With any thoughts of a possible road trip to Ukraine abandoned last week, the Irish squad, fans and media will be leaving Poland on Tuesday.
The optimists among us believe something could yet be salvaged from the tournament. Could a much improved performance against Italy provide a upbeat finale to Ireland's involvement?
The pessimists fear another heavy defeat, against an Italian side with a place in the last eight in their sights, and possibly with one eye on improving their goal difference
"Heartbreaking". In one word Richard Dunne summed up Euro 2012 from an Irish perspective. As he spoke to the media in the mixed zone after training on Saturday, it was evident by his demeanour that the Aston Villa man was hurting badly.
10 years ago Dunne was part of the Irish squad at the World Cup but never got on to the pitch in any of the four games. In 2012 his chance had finally come to play in a major tournament after years of toil at the heart of the Irish defence.
No one deserved it more, his performance in the scoreless draw with Russia last year is already the stuff of legend.
Dunne spoke candidly about the feeling of frustration which followed the Croatian and Spanish defeats. He maintained there was no lack of confidence within the Irish team and seemed genuinely perplexed as to why things had, in his words, 'gone completely wrong'.
There was also the struggle to find an acceptance when an Irish team is simply beaten by superior opposition. Dunne is among a number senior players in the squad who may not wish to commit to another International campaign. That was a question for another day according to Dunne, for now his focus is fully on tonight's game.
Damien Duff, it seems, is a player who has come to a decision on that issue, but for now he's keeping it to himself. With 97 caps to his name before the tournament Duff would have hoped a Euro 2012 quarter-final place was still a target on the night of his 100th senior international apperance .
Now 33, Duff was a young winger at Blackburn Rovers when he made his debut in a friendly against the Czech Republic in 1998. Steadily he became a fan favourite and was among Ireland's goalscorers at the 2002 World Cup.
He has never been comfortable in the media spotlight and joked he was dragged 'kicking and screaming' to yesterday's press conference. Duff captains the side tonight in recogniton of the milestone, and will be a hard act to follow if he does decide his 100th cap will also be his last.
James McClean, it seems, is a ready-made replacement.

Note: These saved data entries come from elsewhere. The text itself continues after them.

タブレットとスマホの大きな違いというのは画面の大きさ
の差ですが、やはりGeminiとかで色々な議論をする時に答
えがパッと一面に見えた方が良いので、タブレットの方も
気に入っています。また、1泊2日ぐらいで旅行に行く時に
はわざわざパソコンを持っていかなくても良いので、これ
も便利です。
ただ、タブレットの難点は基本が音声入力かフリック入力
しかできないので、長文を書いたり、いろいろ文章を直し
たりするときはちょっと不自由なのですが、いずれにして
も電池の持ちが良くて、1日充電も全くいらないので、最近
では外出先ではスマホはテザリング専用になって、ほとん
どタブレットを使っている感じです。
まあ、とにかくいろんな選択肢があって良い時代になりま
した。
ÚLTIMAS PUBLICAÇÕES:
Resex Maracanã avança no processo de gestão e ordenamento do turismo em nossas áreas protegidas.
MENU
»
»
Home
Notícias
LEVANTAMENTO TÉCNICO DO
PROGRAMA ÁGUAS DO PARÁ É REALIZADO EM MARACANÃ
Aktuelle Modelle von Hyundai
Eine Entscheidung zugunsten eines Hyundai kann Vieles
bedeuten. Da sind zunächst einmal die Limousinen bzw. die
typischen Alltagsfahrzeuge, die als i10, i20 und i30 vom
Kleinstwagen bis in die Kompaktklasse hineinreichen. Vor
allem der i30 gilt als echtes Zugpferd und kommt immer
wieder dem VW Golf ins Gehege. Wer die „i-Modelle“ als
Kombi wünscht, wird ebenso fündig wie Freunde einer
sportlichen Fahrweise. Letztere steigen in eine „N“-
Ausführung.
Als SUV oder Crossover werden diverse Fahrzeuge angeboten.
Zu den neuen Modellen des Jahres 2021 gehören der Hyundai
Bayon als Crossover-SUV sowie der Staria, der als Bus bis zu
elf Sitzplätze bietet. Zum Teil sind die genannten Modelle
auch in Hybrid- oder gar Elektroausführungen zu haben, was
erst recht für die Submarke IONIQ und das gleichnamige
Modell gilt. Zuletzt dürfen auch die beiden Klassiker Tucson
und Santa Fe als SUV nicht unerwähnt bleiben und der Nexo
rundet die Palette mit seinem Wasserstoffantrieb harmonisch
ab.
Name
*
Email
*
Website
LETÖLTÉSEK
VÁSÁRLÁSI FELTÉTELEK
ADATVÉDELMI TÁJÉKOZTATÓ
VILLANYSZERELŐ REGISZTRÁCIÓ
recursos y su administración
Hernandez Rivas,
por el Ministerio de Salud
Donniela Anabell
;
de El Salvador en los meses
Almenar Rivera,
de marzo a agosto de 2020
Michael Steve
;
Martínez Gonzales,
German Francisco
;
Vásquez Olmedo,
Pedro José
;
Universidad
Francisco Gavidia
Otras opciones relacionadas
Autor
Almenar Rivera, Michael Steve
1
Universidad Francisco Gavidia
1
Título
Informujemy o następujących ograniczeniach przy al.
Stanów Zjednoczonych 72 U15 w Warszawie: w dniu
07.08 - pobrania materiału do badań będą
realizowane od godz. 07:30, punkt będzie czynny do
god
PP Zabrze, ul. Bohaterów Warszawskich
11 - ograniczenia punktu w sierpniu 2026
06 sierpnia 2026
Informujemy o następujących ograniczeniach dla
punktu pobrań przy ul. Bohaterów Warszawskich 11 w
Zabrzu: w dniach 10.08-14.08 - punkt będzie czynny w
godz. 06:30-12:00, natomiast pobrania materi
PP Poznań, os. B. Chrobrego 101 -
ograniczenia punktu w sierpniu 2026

It would be no surprise to see Giovanni Trapattoni make that switch late in the game tonight, to give Duff an appropriate stage to make his final farewell.
While a lot of the Irish fans were hoping for a number of changes for tonight's game, Trapattoni has made just the one, with Kevin Doyle returning for Simon Cox.
The Irish manager will relish the chance to pit his wits against Italy for a fourth time. With two draws and one defeat from the previous meetings, he can at least approach the game with some degree of confidence.
Cesare Prandelli has rebuilt the Italian side since taking over from Marcello Lippi after the last World Cup. There are still a number of senior players involved, most notably Gianluigi Buffon, Danielle De Rossi and Andrea Pirlo.
The cameras were fixed firmly on the enigmatic Mario Balotelli on his arrival at training last night. The Manchester City striker headed straight to the dugout, however, and could miss out with a knee injury. He has been substituted in both of Italy's Group C games to date and may lose out regardless of the injury, with Antonio Di Natale in the wings.
Prandelli's approach is a little less conservative and defensive than tradition would suggest of an Italian national team. As a player Prandelli won a European Cup medal under Trapattoni at Juventus.
The Irish fans are planning to lift the roof at Poznan's Municipal Stadium tonight, if the team don't concede in the opening four minutes. There's no doubt the two early goals conceded against Croatia and Spain deflated the team on both occassions.
The supporters we met in a camper van site on the outskirts of Poznan yesterday hadn't lost their optimism or their sense of humour. 'All the way to Poland - and we never touched the ball' was a newly composed chant.
On a personal note Euro 2012 was my first experience of covering a major tournament. It's been a huge privilege and a real learning curve. I'd like to say a big thank you to the RTÉ team here in Poland and back in Dublin, and to all the fans we spoke to on the streets of Sopot, Gdansk and Poznan.
Hopefully we'll all get the chance to do it again in the summer of 2014 in Brazil.